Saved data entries
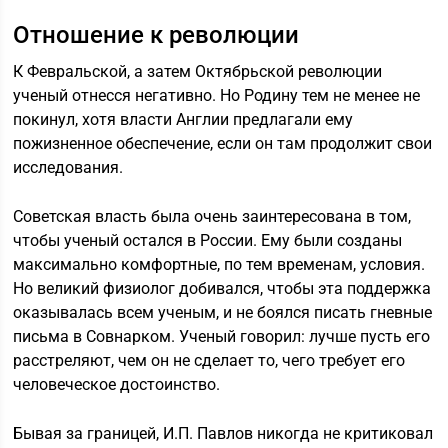
Отношение к революции
К Февральской, а затем Октябрьской революции
ученый отнесся негативно. Но Родину тем не менее не
покинул, хотя власти Англии предлагали ему
пожизненное обеспечение, если он там продолжит свои
исследования.
Советская власть была очень заинтересована в том,
чтобы ученый остался в России. Ему были созданы
максимально комфортные, по тем временам, условия.
Но великий физиолог добивался, чтобы эта поддержка
оказывалась всем ученым, и не боялся писать гневные
письма в Совнарком. Ученый говорил: лучше пусть его
расстреляют, чем он не сделает то, чего требует его
человеческое достоинство.
Бывая за границей, И.П. Павлов никогда не критиковал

## WHAT YOU NEED TO DO
Across the records, count the lines holding the string "революции". Give the number and stop.

## RESULT
2